Via de regra, o método de ensino utilizado pelos professores nacionais trata o aluno como um recipiente vazio em que se deve depositar informações, isto é, o professor tem postura ativa, enquanto o aluno deve ser passivo. Esse método é desestimulante para o estudante, pois a habilidade que lhe é exigida para lograr exito nas avaliações é de decorar, armazenar informações. Paulo Freire, em suas pesquisas sobre pedagogia, já havia concluído que ensinar não é transferir conhecimento, mas criar as possibilidades para a sua própria produção ou a sua construção.

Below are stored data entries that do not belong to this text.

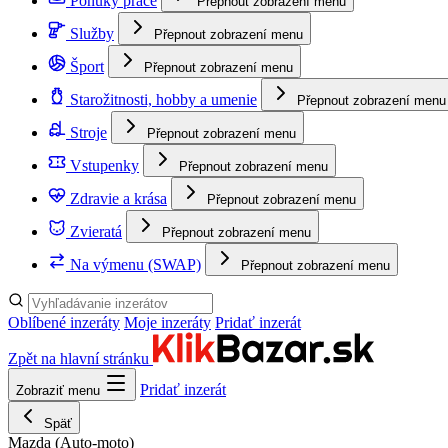
Ponuky práce
Přepnout zobrazení menu
Služby
Přepnout zobrazení menu
Šport
Přepnout zobrazení menu
Starožitnosti, hobby a umenie
Přepnout zobrazení menu
Stroje
Přepnout zobrazení menu
Vstupenky
Přepnout zobrazení menu
Zdravie a krása
Přepnout zobrazení menu
Zvieratá
Přepnout zobrazení menu
Na výmenu (SWAP)
Přepnout zobrazení menu
Oblíbené inzeráty
Moje inzeráty
Pridať inzerát
Zpět na hlavní stránku
Pridať inzerát
Zobraziť menu
Späť
Mazda
(Auto-moto)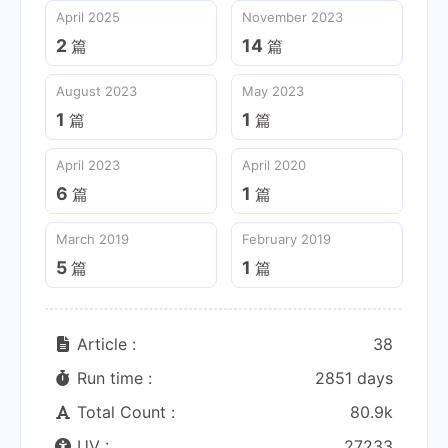
April 2025
November 2023
2
14
篇
篇
August 2023
May 2023
1
1
篇
篇
April 2023
April 2020
6
1
篇
篇
March 2019
February 2019
5
1
篇
篇
Article :
38
Run time :
2851 days
Total Count :
80.9k
UV :
27233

Entende-se, portanto, que o atual modelo de ensino nas escolas brasileiras contribui para a não efetivação do direito constitucional à educação. A fim de atenuar o problema, o Governo Federal através do Ministério da Educação deve elaborar um plano de implementação de centros de reeducação pedagógica, onde os professores possam aprender métodos educacionais que tratem os alunos de forma ativa no processo de ensino-aprendizagem, o que lhes despertará maior interesse em permanecer nas escolas.